Day 9 – Today we will travel from Ventura to Santa Cruz Island, in the Channel Islands National Park, where the endemic Island Scrub-Jay lives. The jays are often found right at the dock, leaving plenty of time to explore the variety of habitats within easy walking distance. Also of interest on the island include many endemic subspecies, including Orange-crowned Warbler, Hutton's Vireo and Song Sparrow. The trip departs Ventura at 8 AM and returns at 5 PM. An on board galley is available for food and drinks and once docked at Santa Cruz Island we'll wander about enjoying the unique fauna found there. The boat trip to the island may produce some pelagics, like Pink-footed and Black-vented shearwaters, jaegers and maybe a whale or two, not to mention impressive numbers of Common Dolphins and California Sea Lions. Spend night in Carpinteria.
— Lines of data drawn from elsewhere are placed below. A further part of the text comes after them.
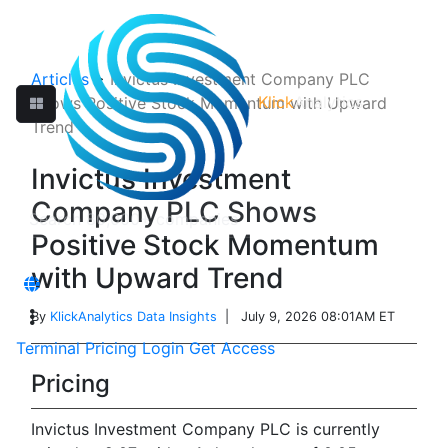
Articles
>
Invictus Investment Company PLC
Klick
Analytics
Shows Positive Stock Momentum with Upward
Trend
Invictus Investment
Company PLC Shows
Positive Stock Momentum
with Upward Trend
By
KlickAnalytics Data Insights
| July 9, 2026 08:01AM ET
Terminal
Pricing
Login
Get Access
Pricing
Invictus Investment Company PLC is currently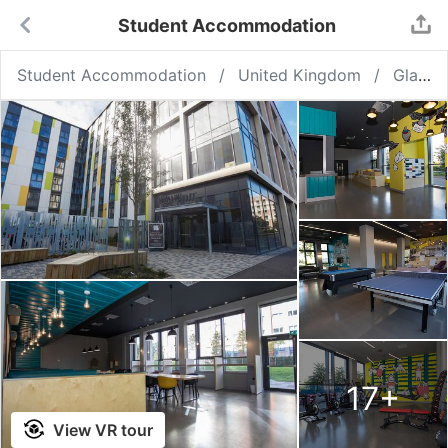
Student Accommodation
Student Accommodation
United Kingdom
Glasgow
17
+
View VR tour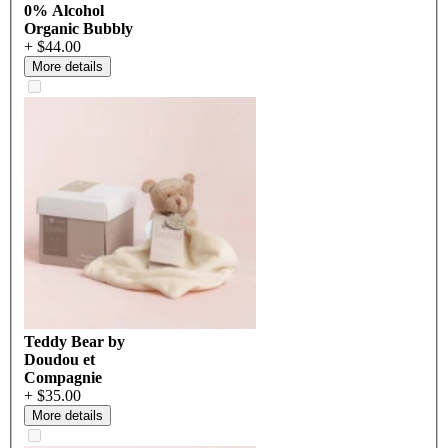
0% Alcohol
Organic Bubbly
+ $44.00
More details
Teddy Bear by
Doudou et
Compagnie
+ $35.00
More details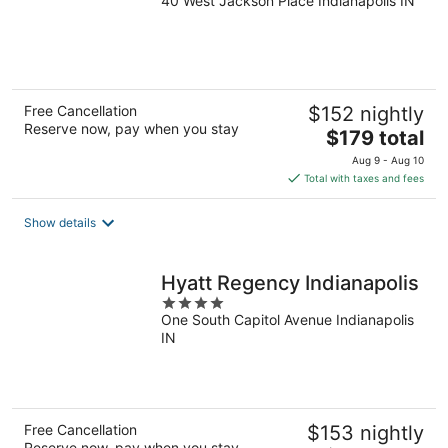
40 West Jackson Place Indianapolis IN
out
of
5
Free Cancellation
$152 nightly
Reserve now, pay when you stay
The
$179 total
price
Aug 9 - Aug 10
is
Total with taxes and fees
$179
total
Show details
per
night
Hyatt Regency Indianapolis
4
One South Capitol Avenue Indianapolis
out
IN
of
5
Free Cancellation
$153 nightly
Reserve now, pay when you stay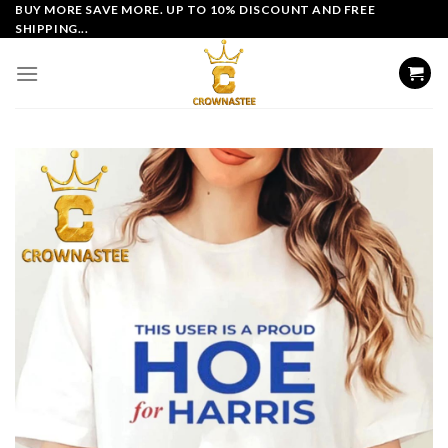
Skip
BUY MORE SAVE MORE. UP TO 10% DISCOUNT AND FREE
SHIPPING...
to
content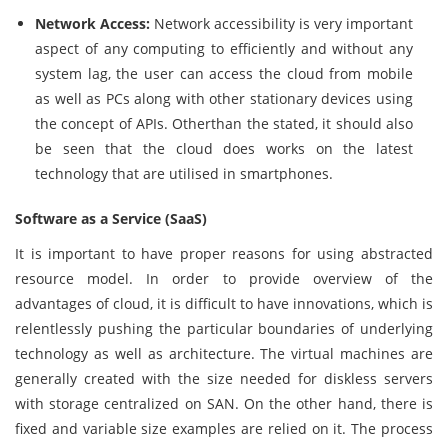
Network Access:
Network accessibility is very important
aspect of any computing to efficiently and without any
system lag, the user can access the cloud from mobile
as well as PCs along with other stationary devices using
the concept of APIs. Otherthan the stated, it should also
be seen that the cloud does works on the latest
technology that are utilised in smartphones.
Software as a Service (SaaS)
It is important to have proper reasons for using abstracted
resource model. In order to provide overview of the
advantages of cloud, it is difficult to have innovations, which is
relentlessly pushing the particular boundaries of underlying
technology as well as architecture. The virtual machines are
generally created with the size needed for diskless servers
with storage centralized on SAN. On the other hand, there is
fixed and variable size examples are relied on it. The process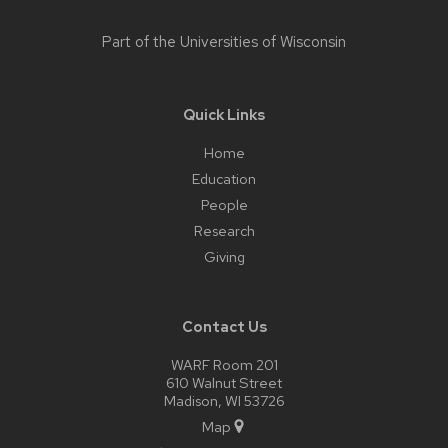
Part of the
Universities of Wisconsin
Quick Links
Home
Education
People
Research
Giving
Contact Us
WARF Room 201
610 Walnut Street
Madison, WI 53726
Map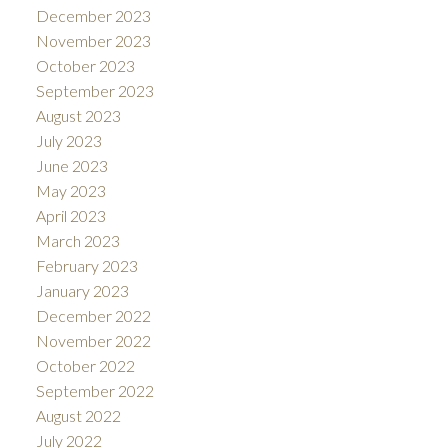
December 2023
November 2023
October 2023
September 2023
August 2023
July 2023
June 2023
May 2023
April 2023
March 2023
February 2023
January 2023
December 2022
November 2022
October 2022
September 2022
August 2022
July 2022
Day 10 – Hoping for good weather this morning, we'll take a whale watching excursion out into Santa Barbara Channel with high hopes of seeing some exciting cetaceans. Past trips have yielded excellent sightings of Humpback Whales and spectacular views of the world's largest mammal, Blue Whale! In addition to whales we should see great numbers of Common Dolphins, as well as California Sea-Lions and who knows what else. While we're on a whale watching boat, this doesn't mean we won't be looking for birds. Black-vented Shearwaters should be about in good numbers and mixed in amongst them could be Sooty and Pink-footed shearwaters. We sometimes see Black Storm-Petrels in the channel and there is a chance for Scripps's Murrelet and Cassin's Auklet as well. Most trips out into the channel this time of year produce Parasitic and Pomarine jaegers and we have a chance at Northern Fulmar as well. In the afternoon we'll pop into Devereux Slough, a good area shorebirds such as Snowy Plover, while the chaparral habitat surrounding the slough has Wrentit, California Thrasher, Allen's Hummingbird and California Towhee to name just a few. There is a roost of Black-crowned Night-Herons here, and we should see them snoozing in the tall eucalyptus trees. With any luck we'll see a White-tailed Kite hovering over the grassy areas nearby as well. Night in Carpinteria.
Day 11 – Our final morning in California, we'll head north of Santa Barbara to Alisal Canyon where Yellow-billed Magpie will be our main target species, though any number of other birds could also be present. Past trips have rendered Lawrence's Goldfinch, Dickcissel and several sightings of Bobcat in the area. With magpie in the proverbial bag, we'll turn south and begin the journey back to Los Angeles, popping in at one or two parks along the way to look for some last minute migrants. Tour ends late this afternoon when we return to Los Angeles.